Sergio Perez: ‘Formula One Will be Huge in Mexico’
September 11, 2013
Mexico’s return to the Formula One calendar in 2014 after more than 20 years’ absence will be one of the highlights of the season, the country’s leading racer Sergio Perez said in an interview.
The Guadalajara-born McLaren Formula One Racing Team driver, who will be hoping to have a car capable of winning his home race after a lackluster season for the British team this year, told reporters at the Italian Grand Prix that it would be huge.
A draft calendar circulated to teams before the race at Monza, Italy had a record 21 rounds and had Mexico listed for a November 9th date, the week before the US Grand Prix in Austin, Texas, subject to track approval. If all twenty-one races do go ahead, the 2014 season would be the busiest in Formula One history.
Mexico is taking an increasing interest in Formula One, with telecommunications giant Telmex, which is owned by the world’s richest man Carlos Slim, throwing millions at the sport. Telmex helped to bankroll the careers of Perez and also Esteban Gutierrez, who is now with Sauber Motorsports, a Swiss Formula One team.
“I’m very excited. It’s not confirmed yet, it’s just a pre-calendar but I feel there are very big chances now of this happening,” Perez said. “It will be great for my country, great for the sport. Formula One will be amazed how popular this grand prix can become… it will be huge for Formula One as a sport to go there.”
Mexico last hosted a grand prix at the Autodromo Hermanos Rodriguez in 1992, when Nigel Mansell was triumphant for Williams who were a top team in those days.
They have scored just one point this season, however, and that is not the only way in which the sport’s landscape has changed with venues like Russia and India opening up.
He said he had been kept abreast of developments in Mexico City and was there a few weeks ago to watch his brother race.
“I know how good the racetrack is,” Perez said. “Obviously they need to rebuild it but there is time enough.

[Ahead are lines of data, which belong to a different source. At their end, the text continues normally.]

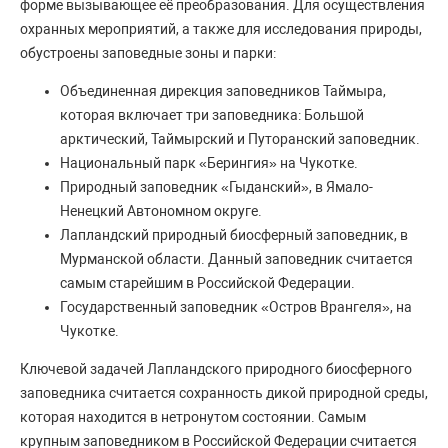
форме вызывающее её преобразования. Для осуществления
охранных мероприятий, а также для исследования природы,
обустроены заповедные зоны и парки:
Объединенная дирекция заповедников Таймыра,
которая включает три заповедника: Большой
арктический, Таймырский и Путоранский заповедник.
Национальный парк «Берингия» на Чукотке.
Природный заповедник «Гыданский», в Ямало-
Ненецкий Автономном округе.
Лапландский природный биосферный заповедник, в
Мурманской области. Данный заповедник считается
самым старейшим в Российской Федерации.
Государственный заповедник «Остров Врангеля», на
Чукотке.
Ключевой задачей Лапландского природного биосферного
заповедника считается сохранность дикой природной среды,
которая находится в нетронутом состоянии. Самым
крупным заповедником в Российской Федерации считается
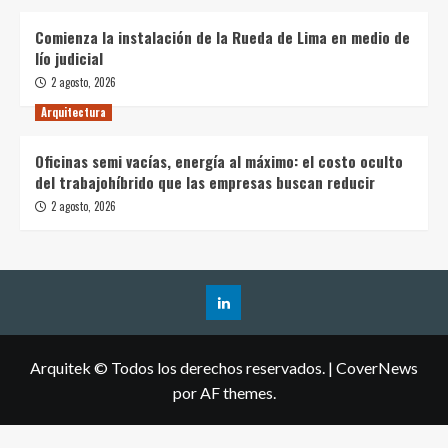
Comienza la instalación de la Rueda de Lima en medio de
lío judicial
2 agosto, 2026
Arquitectura
Oficinas semi vacías, energía al máximo: el costo oculto
del trabajohíbrido que las empresas buscan reducir
2 agosto, 2026
Arquitek © Todos los derechos reservados.
|
CoverNews
por AF themes.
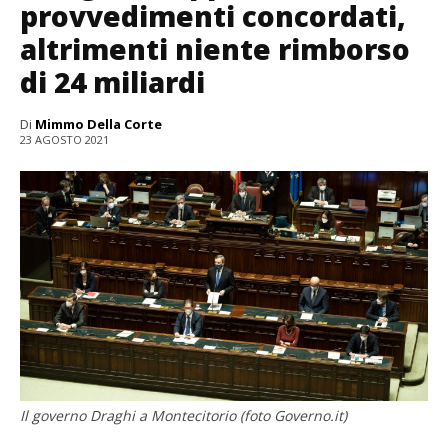
provvedimenti concordati,
altrimenti niente rimborso
di 24 miliardi
Di
Mimmo Della Corte
23 AGOSTO 2021
Il governo Draghi a Montecitorio (foto Governo.it)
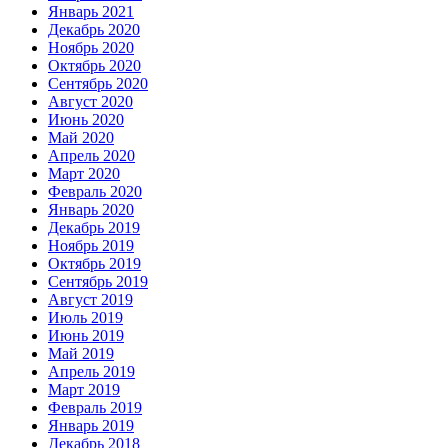
Январь 2021
Декабрь 2020
Ноябрь 2020
Октябрь 2020
Сентябрь 2020
Август 2020
Июнь 2020
Май 2020
Апрель 2020
Март 2020
Февраль 2020
Январь 2020
Декабрь 2019
Ноябрь 2019
Октябрь 2019
Сентябрь 2019
Август 2019
Июль 2019
Июнь 2019
Май 2019
Апрель 2019
Март 2019
Февраль 2019
Январь 2019
Декабрь 2018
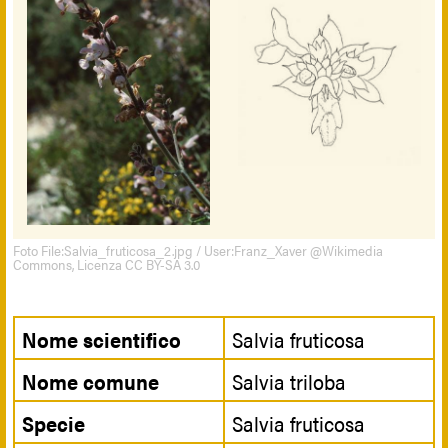
Foto File:Salvia_fruticosa_2.jpg / User:Franz_Xaver @Wikimedia
Commons, Licenza CC BY-SA 3.0
Nome scientifico
Salvia fruticosa
Nome comune
Salvia triloba
Specie
Salvia fruticosa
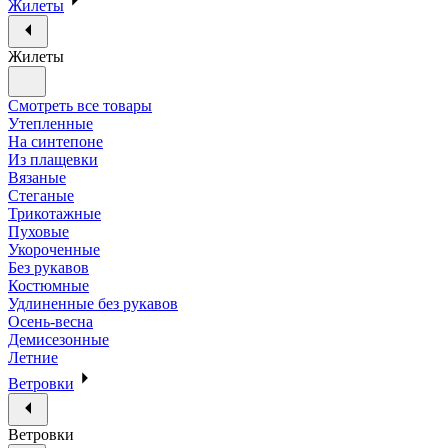
Жилеты
Жилеты
Смотреть все товары
Утепленные
На синтепоне
Из плащевки
Вязаные
Стеганые
Трикотажные
Пуховые
Укороченные
Без рукавов
Костюмные
Удлиненные без рукавов
Осень-весна
Демисезонные
Летние
Ветровки
Ветровки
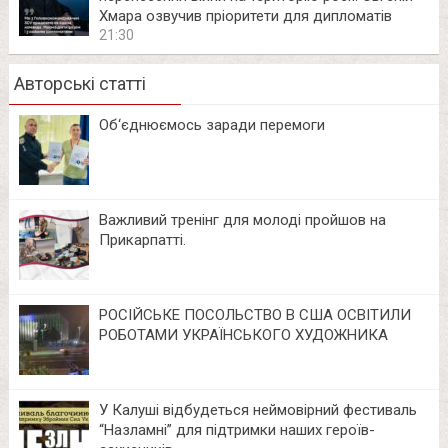
Хмара озвучив пріоритети для дипломатів
21:30
Авторські статті
Об‘єднюємось заради перемоги
Важливий тренінг для молоді пройшов на
Прикарпатті.
РОСІЙСЬКЕ ПОСОЛЬСТВО В США ОСВІТИЛИ
РОБОТАМИ УКРАЇНСЬКОГО ХУДОЖНИКА
У Калуші відбудеться неймовірний фестиваль
“Назламні” для підтримки наших героїв-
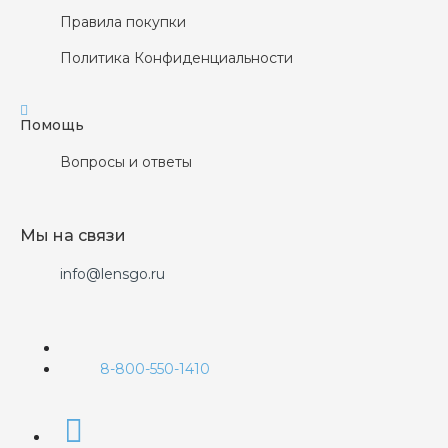
Правила покупки
Политика Конфиденциальности
Помощь
Вопросы и ответы
Мы на связи
info@lensgo.ru
8-800-550-1410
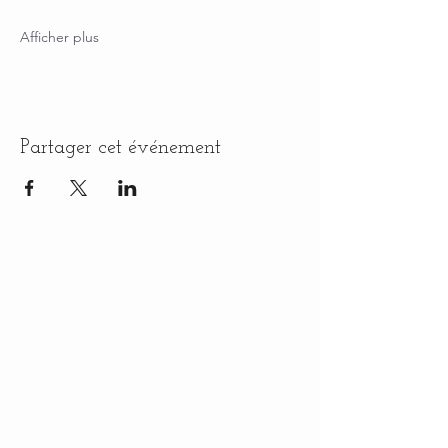
Afficher plus
Partager cet événement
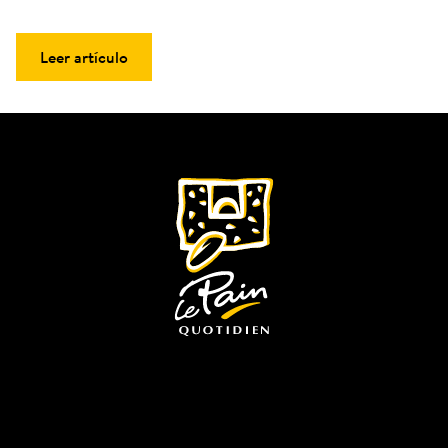
Leer artículo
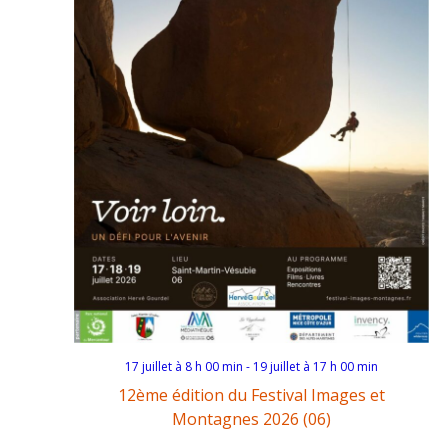
17 juillet à 8 h 00 min
-
19 juillet à 17 h 00 min
12ème édition du Festival Images et
Montagnes 2026 (06)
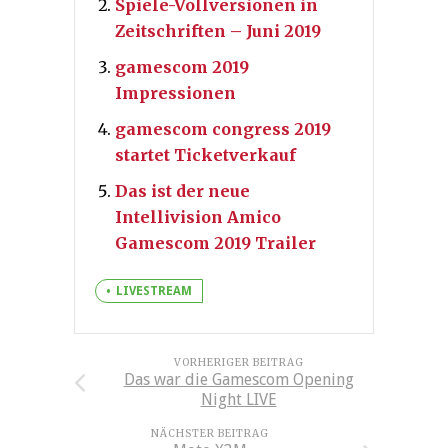
Spiele-Vollversionen in
Zeitschriften – Juni 2019
gamescom 2019
Impressionen
gamescom congress 2019
startet Ticketverkauf
Das ist der neue
Intellivision Amico
Gamescom 2019 Trailer
LIVESTREAM
VORHERIGER BEITRAG
Das war die Gamescom Opening
Night LIVE
NÄCHSTER BEITRAG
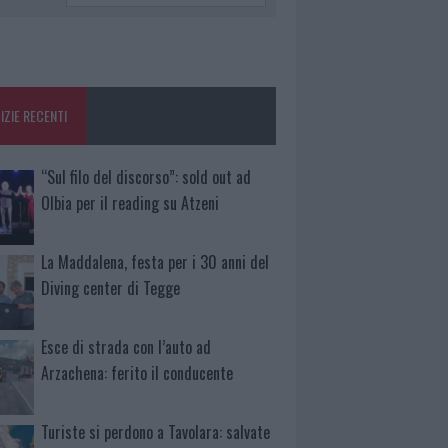
IZIE RECENTI
“Sul filo del discorso”: sold out ad
Olbia per il reading su Atzeni
La Maddalena, festa per i 30 anni del
Diving center di Tegge
Esce di strada con l’auto ad
Arzachena: ferito il conducente
Turiste si perdono a Tavolara: salvate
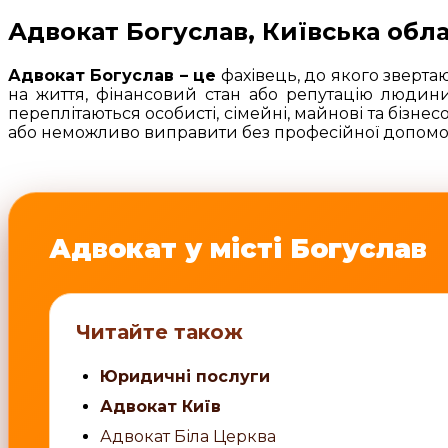
Адвокат Богуслав, Київська обла
Адвокат Богуслав – це
фахівець, до якого зверта
на життя, фінансовий стан або репутацію людини
переплітаються особисті, сімейні, майнові та бізн
або неможливо виправити без професійної допомо
Адвокат у місті Богуслав
Читайте також
Юридичні послуги
Адвокат Київ
Адвокат Біла Церква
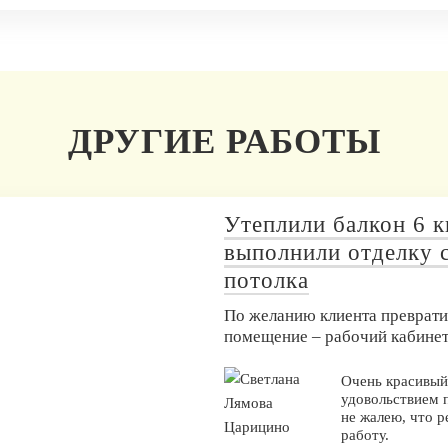
ДРУГИЕ РАБОТЫ
Утеплили балкон 6 к
выполнили отделку с
потолка
По желанию клиента преврати
помещение – рабочий кабинет
Очень красивый
удовольствием 
не жалею, что 
работу.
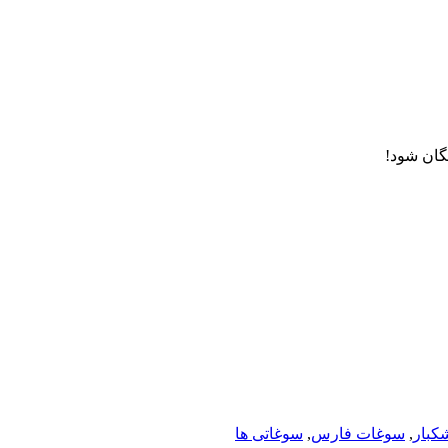
یگان شود!
کبار
,
سوغات فارس
,
سوغاتی ها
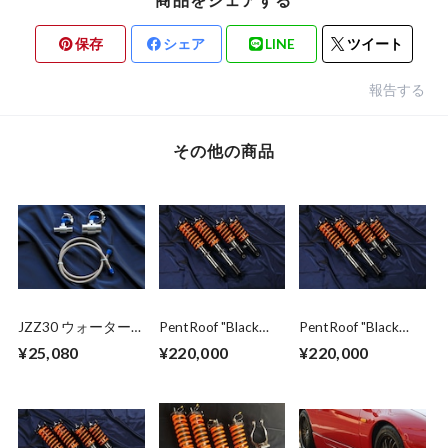
保存
シェア
LINE
ツイート
報告する
その他の商品
JZZ30 ウォーター
PentRoof "Black
PentRoof "Black
バイパスキット
Series" Suspension
Series" Suspension
¥25,080
¥220,000
¥220,000
kit for 86 / BRZ
kit for R33 GT-R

I really hope for the good of the sport and my country that it happens.”
The Mexican reckoned a few flat-out months of work would be required to upgrade the pit and paddock facilities but the layout was good.
“Looking at it, they have to change the pits to make them proper for Formula One, improve a few corners maybe and apart from that it’s just a matter of time what they can do,” he said. “But I think they don’t have to do big things for the racetrack to be ready.”
The organizers of the United States Grand Prix in Austin might be less thrilled with Mexico’s return, or at least the timing of it. Around 50,000 Mexicans crossed the border to attend last year’s inaugural race in Austin, but they may be less inclined to do so next year with the Mexican race slated for the weekend before Texas.